Dan Greenspan • Apr 6, 2020 at 11:59 am
For much of its history NYU was not a commuter school, but its Washington square campus was. NYU had its major campus at University Heights in the Bronx. That’s where the administration, president, and main library of the University were, as were all its sports teams. In the early 70s NYU faced bankruptcy and had to sell its main campus in the Bronx. NYU has been trying to turn Washington Square into something resembling a regular college campus ever since. That has been a very expensive proposition. Exacerbating the financial impact of this transformation, many alumni who had attended the Heights campus were disaffected and were lost as donors to NYU. That has impacted NYU finances. It was about the same time that the Heights campus was sold that Bobst library opened at the square. Imagine the Washington Square campus without Bobst, without Kimmel, without the Global Center for Academic and Spiritual Life, with nothing above 10th street and nothing east of Broadway. That’s what the Washington Square campus was like. In short, NYU has undergone, and is still undergoing a much greater transformative process than have most other universities. That has been an enormous cash drain.
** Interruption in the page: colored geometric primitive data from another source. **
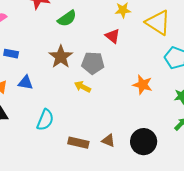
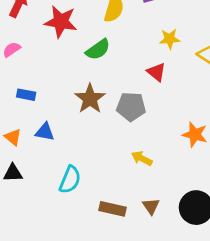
yellow arrow: (82, 87) -> (142, 158), moved
brown triangle: (108, 141) -> (151, 206), turned 32

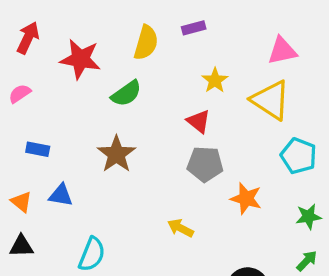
yellow star: (170, 39) -> (215, 80), turned -30
gray pentagon: (131, 107) -> (205, 164), moved

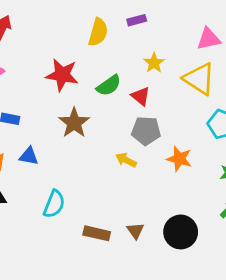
red star: (80, 59) -> (62, 75), moved
green semicircle: (126, 94) -> (109, 85), moved
yellow arrow: (180, 228) -> (126, 160), moved

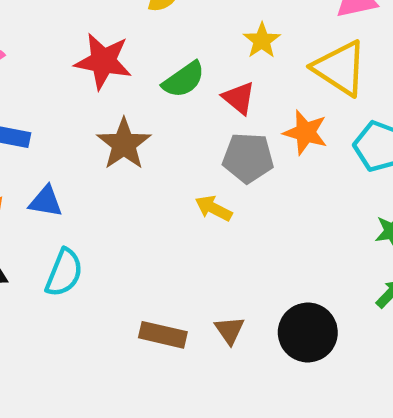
orange star: (179, 159) -> (305, 132), moved
cyan semicircle: (54, 204) -> (64, 273), moved

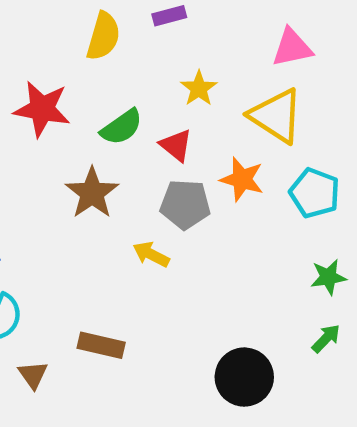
brown star: (124, 144) -> (92, 193), moved
brown triangle: (230, 330) -> (33, 375), moved
brown rectangle: (163, 335) -> (101, 345), moved

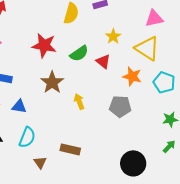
brown star: (92, 193) -> (52, 82), moved
gray pentagon: (185, 204) -> (120, 106), moved
yellow arrow: (151, 254) -> (79, 101), moved, turned 42

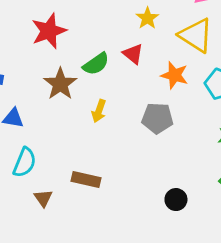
red star: (44, 45) -> (49, 31), turned -30
green semicircle: (79, 53) -> (96, 64), moved
yellow arrow: (79, 101) -> (99, 111), turned -140
black circle: (133, 163) -> (176, 200), size x0.6

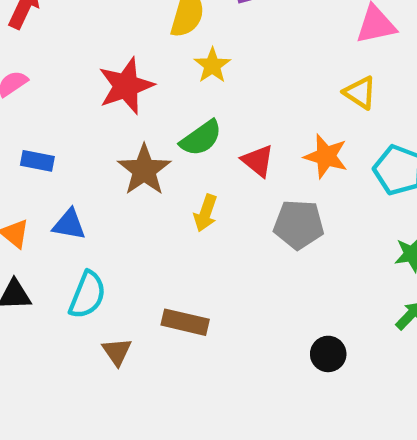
yellow star: (147, 18) -> (212, 65), moved
yellow triangle: (196, 35) -> (360, 93), size x0.6
red triangle: (133, 54) -> (258, 161), moved

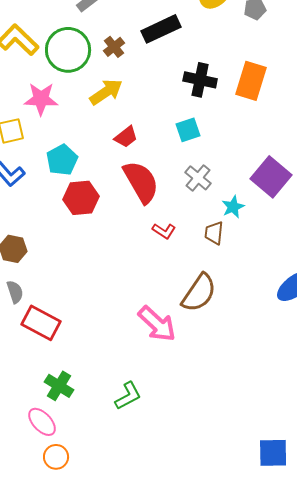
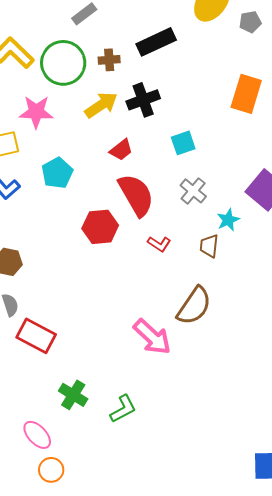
brown cross: (114, 47) -> (109, 60), turned 35
black cross: (200, 80) -> (143, 100), moved, turned -32
red hexagon: (81, 198) -> (100, 227), moved
green cross: (59, 386) -> (73, 395), moved

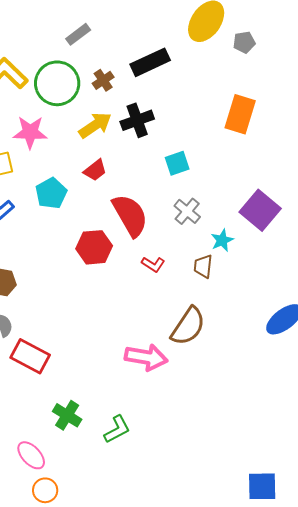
brown cross: (109, 60) -> (103, 80), turned -30
red trapezoid: (121, 150) -> (95, 170), moved
pink arrow: (152, 337) -> (146, 357), turned -33

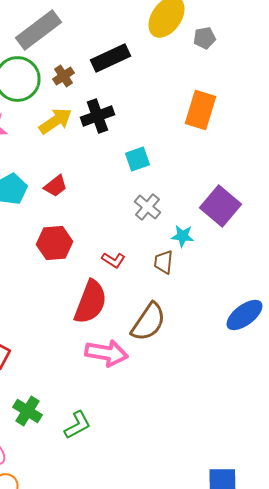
gray rectangle: (78, 34) -> (38, 30), size x1.8
red trapezoid: (95, 170) -> (55, 186), moved
red semicircle: (130, 215) -> (90, 302), moved, turned 51
cyan star: (222, 240) -> (182, 236), turned 30

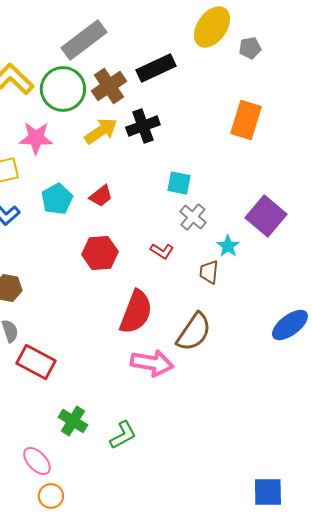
brown cross: (63, 76) -> (109, 86), size x1.6
cyan square: (137, 159) -> (179, 183), moved, turned 30
cyan star: (182, 236) -> (228, 246), turned 30
red L-shape: (113, 260) -> (162, 251), moved

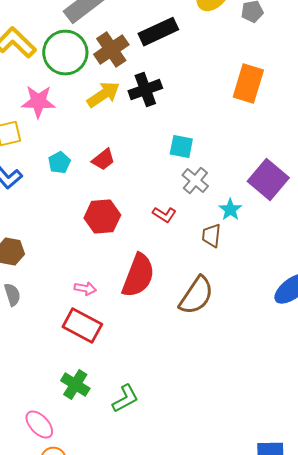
cyan pentagon: (57, 199) -> (59, 163), size x0.7
red rectangle: (36, 362) -> (82, 326), moved
pink arrow: (152, 363) -> (85, 289), moved, size x0.5

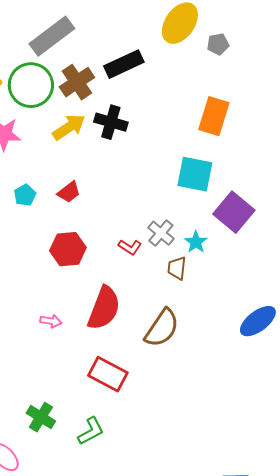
black cross: (145, 90) -> (111, 122), turned 36
cyan square: (181, 147) -> (195, 174), moved, size x1.5
gray cross: (195, 181) -> (161, 233), moved
red rectangle: (82, 326) -> (108, 374), moved

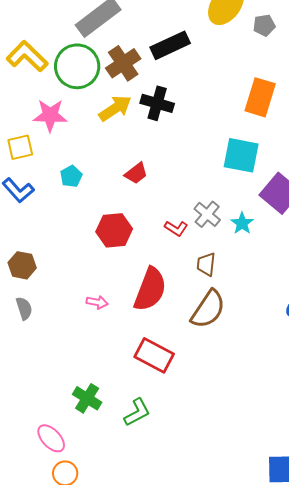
red trapezoid: (69, 192) -> (136, 173), moved
brown trapezoid: (177, 268) -> (206, 264), moved

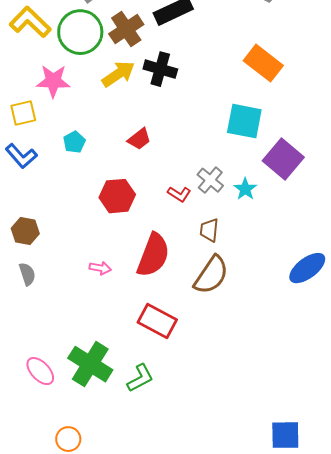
orange rectangle: (260, 97) -> (263, 63), turned -69
green cross: (87, 398) -> (90, 364), size x1.5
pink ellipse: (51, 438) -> (40, 371), moved

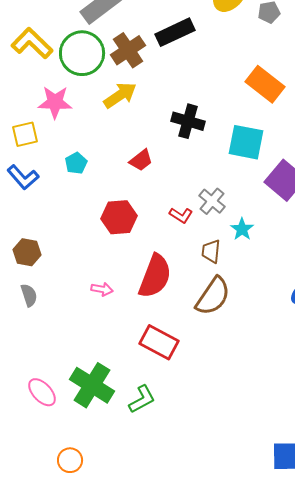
black cross: (160, 69) -> (188, 121), moved
cyan star: (245, 189) -> (242, 229), moved

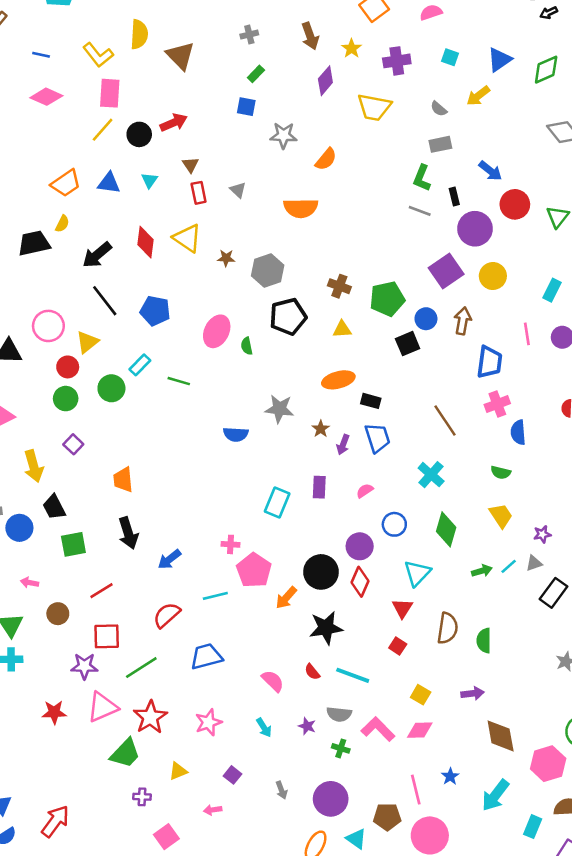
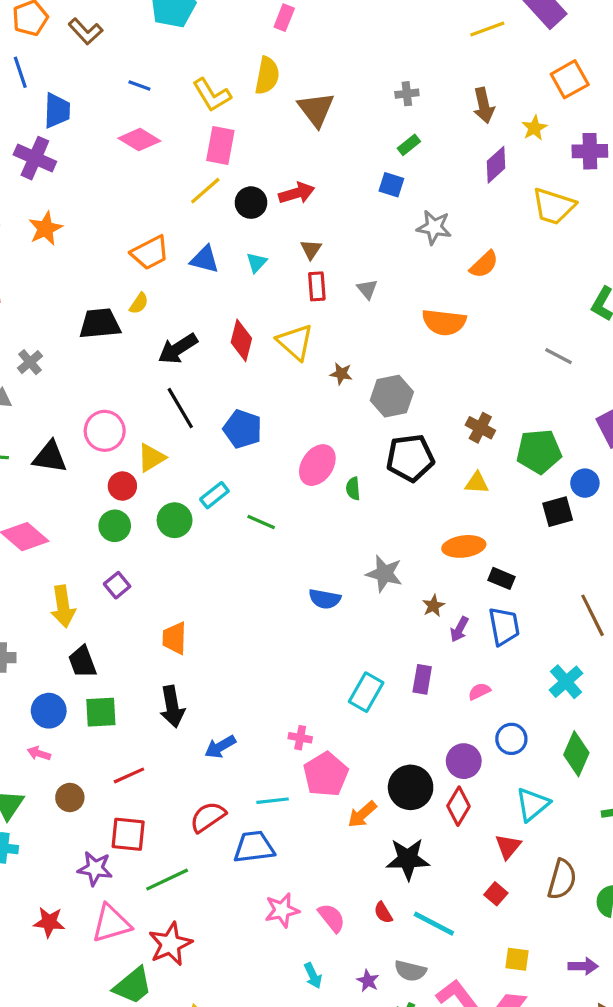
gray line: (420, 211) -> (558, 356), moved
blue circle: (19, 528) -> (49, 711), moved
blue trapezoid: (206, 657) -> (254, 847), moved
yellow square: (421, 695) -> (517, 959), turned -30
pink star: (208, 722) -> (282, 910), moved

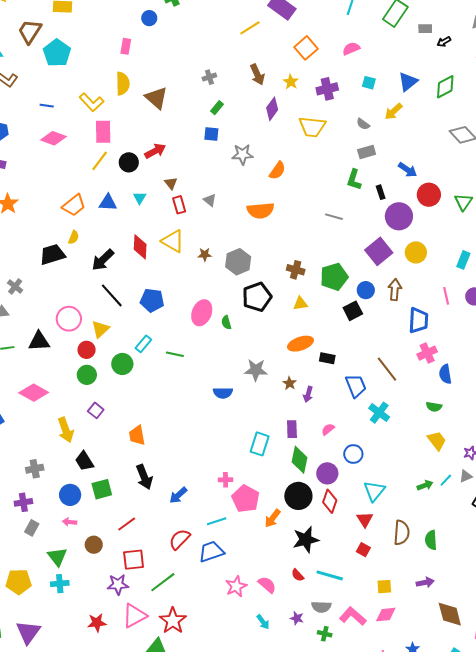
blue trapezoid: (504, 626) -> (356, 386), moved
green diamond: (576, 754) -> (300, 460), moved

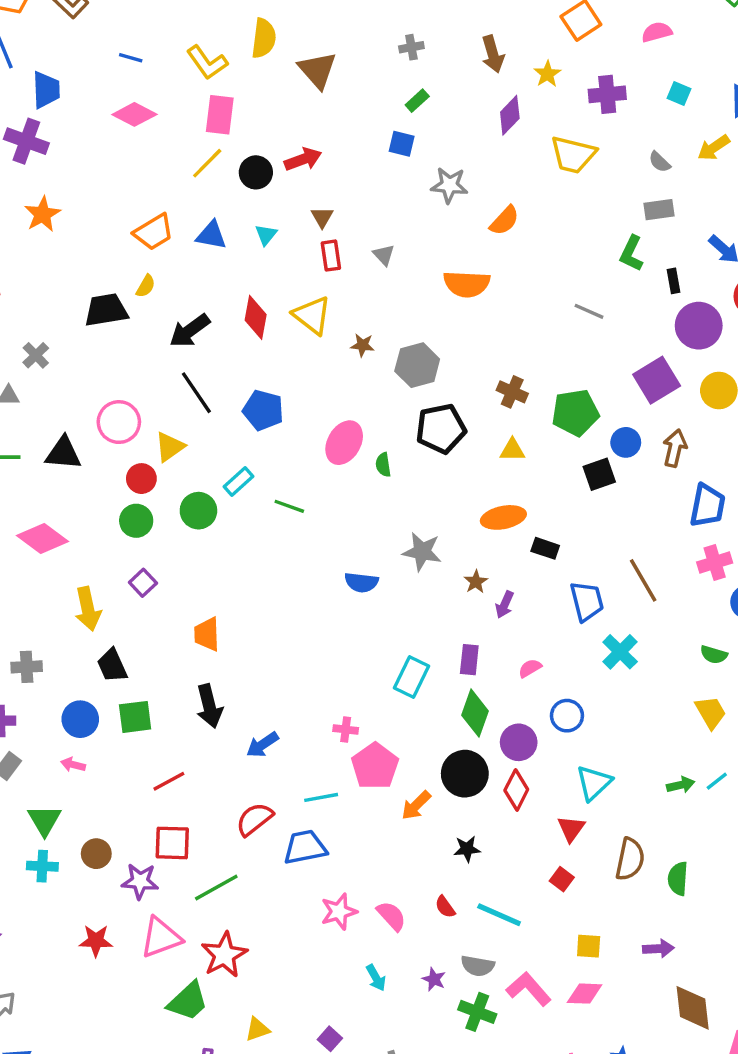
black star: (306, 540) -> (467, 849), size x0.6
brown circle: (94, 545) -> (96, 854), moved
green cross: (325, 634) -> (477, 1012), size x1.5

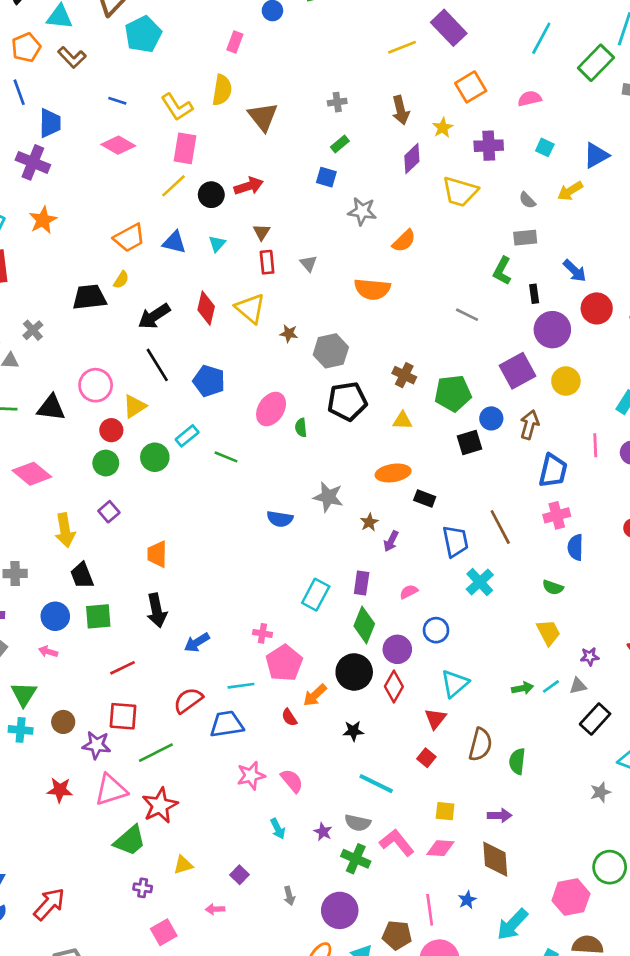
red semicircle: (445, 907) -> (289, 717), moved
brown diamond: (693, 1008) -> (495, 859), moved

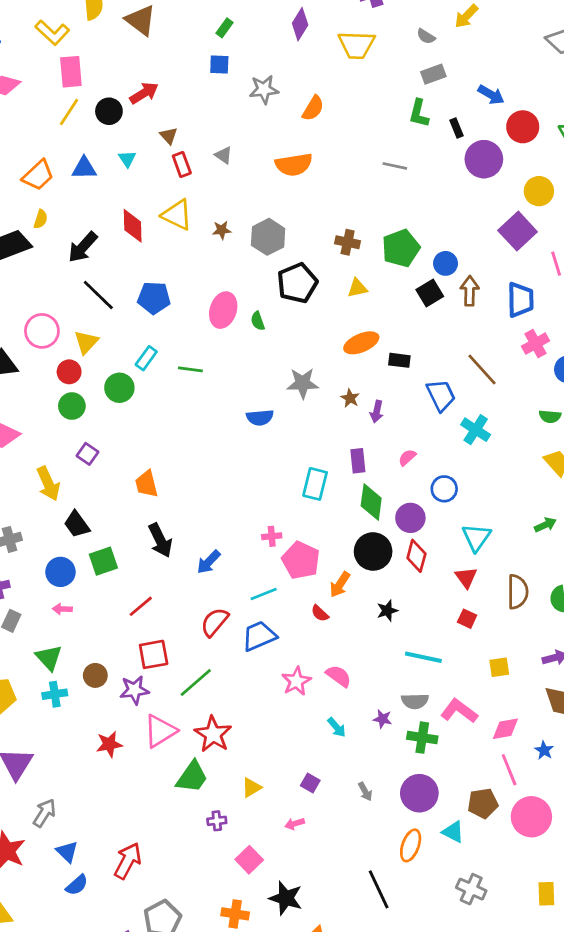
purple square: (518, 371) -> (518, 231), moved
yellow circle: (566, 381) -> (539, 191), moved
brown arrow: (529, 425) -> (470, 291), moved
pink diamond: (440, 848) -> (505, 729), moved

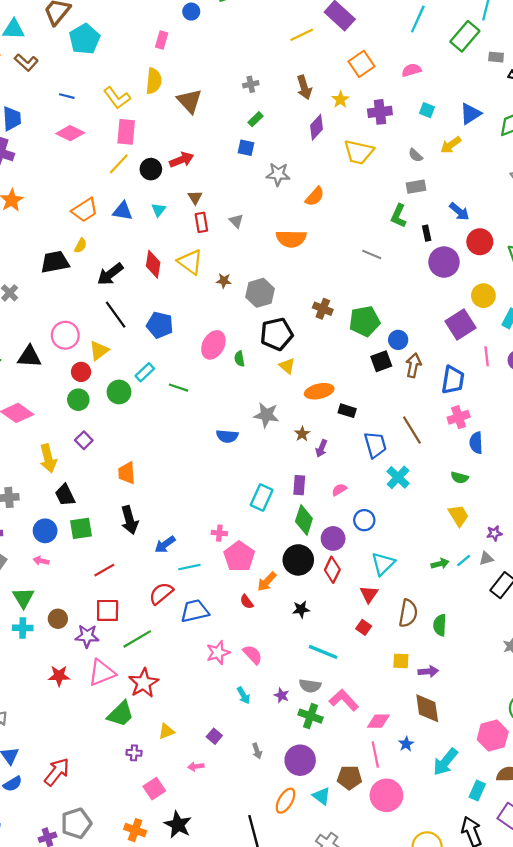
yellow triangle: (357, 288) -> (287, 366), moved, turned 42
cyan line: (264, 594) -> (189, 567), moved
yellow square: (499, 667) -> (401, 661), moved

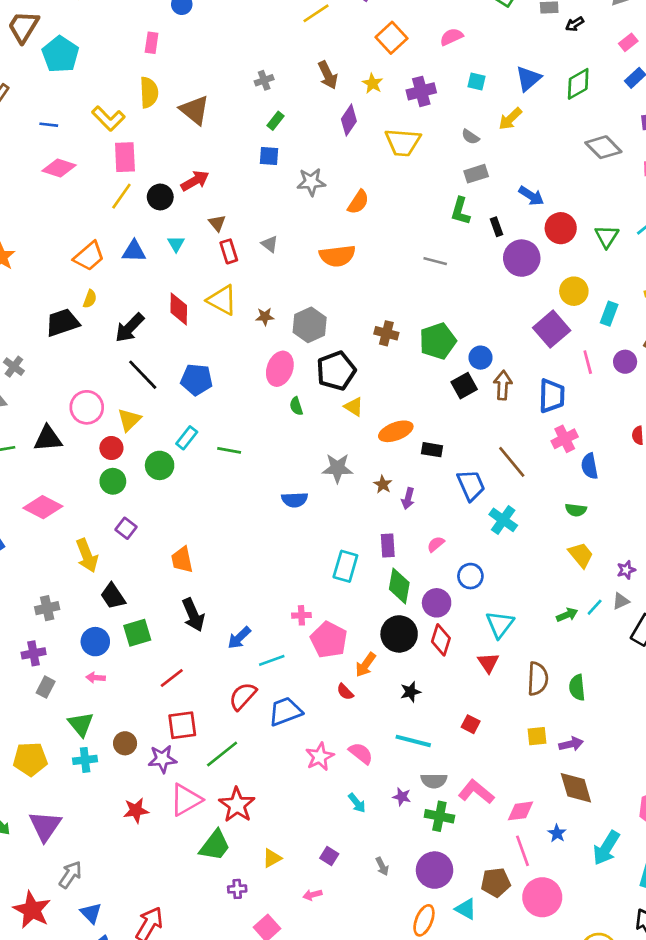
pink ellipse: (213, 345) -> (280, 369), moved
red square: (364, 627) -> (471, 724), moved
cyan line: (323, 652) -> (413, 741), moved

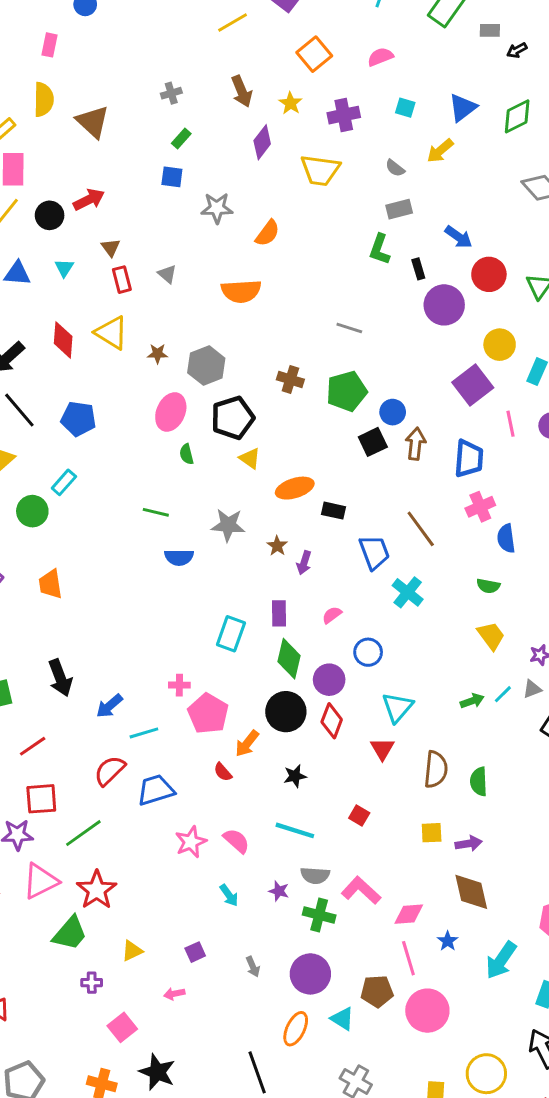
gray line: (435, 261) -> (349, 328), moved
green line: (229, 450) -> (156, 512), moved
orange trapezoid: (182, 560) -> (50, 584), moved
purple square: (329, 856) -> (195, 952), turned 30

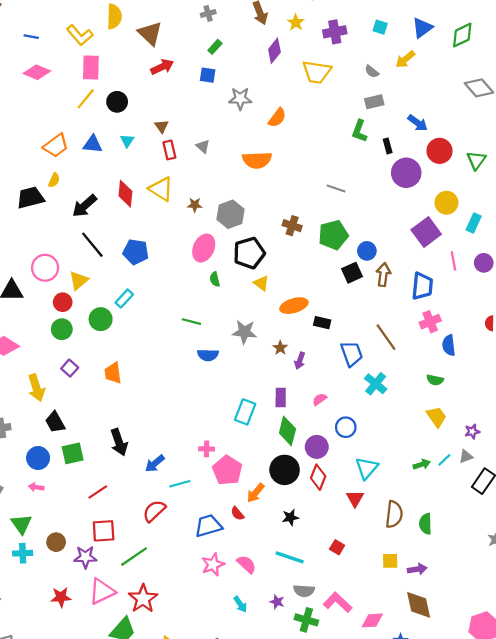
red arrow: (89, 200) -> (162, 67), moved
blue trapezoid: (156, 790) -> (208, 526), moved

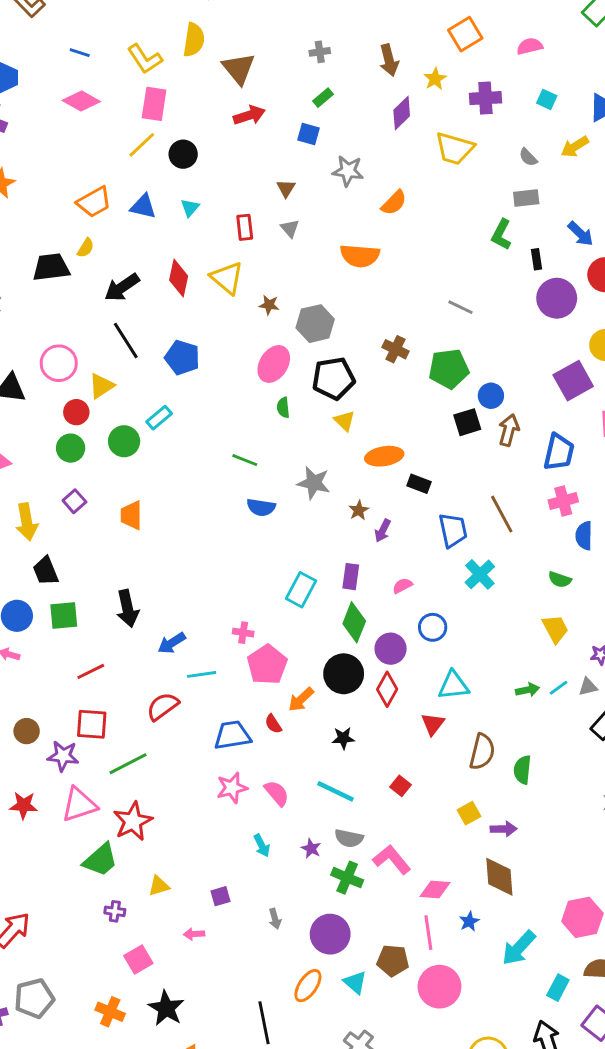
brown triangle: (162, 126) -> (286, 188), moved
cyan triangle: (367, 468) -> (453, 685), turned 35
yellow square: (390, 561) -> (469, 813), turned -35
It’s alumni have been less than generous, with only 11% contributing financially after graduation. This is a much lower level than other quality private universities. This has also affected finances. Also, although NYU has a $4.3 billion endowment, it has more than 26,000 undergraduates. That’s huge, and means that NYU has less endowment money per student than do most other quality private universities (certainly a lot less than the ones you’ve cited in your article. UCLA, which you cite, is a public school that has added cash flow from the state). So, in simple math terms, NYU just has less money to spend per student. As for the salaries that NYU spends on it’s administrators and faculty, probably a lot of students who might complain about that might be much more understanding if their favorite sports team laid out big salaries for star quarterbacks, receivers or fast forwards. Part of the transformative process towards quality at NYU has meant that it has had to recruit start academics away from other institutions, and retain them. That means competitive salaries and, yes, perks.
Is the main premise of your article that NYU needs better financial aid to compete for and retain the best students correct? It’s spot on. An inability to match financial aid offers from other schools is NYU’s achilles heel. However, this inability is the result of a unique history and basic math. It is not the result of the machinations of an avaricious faculty or administration. If more NYU alumni contributed to their alma mater, it would certainly help.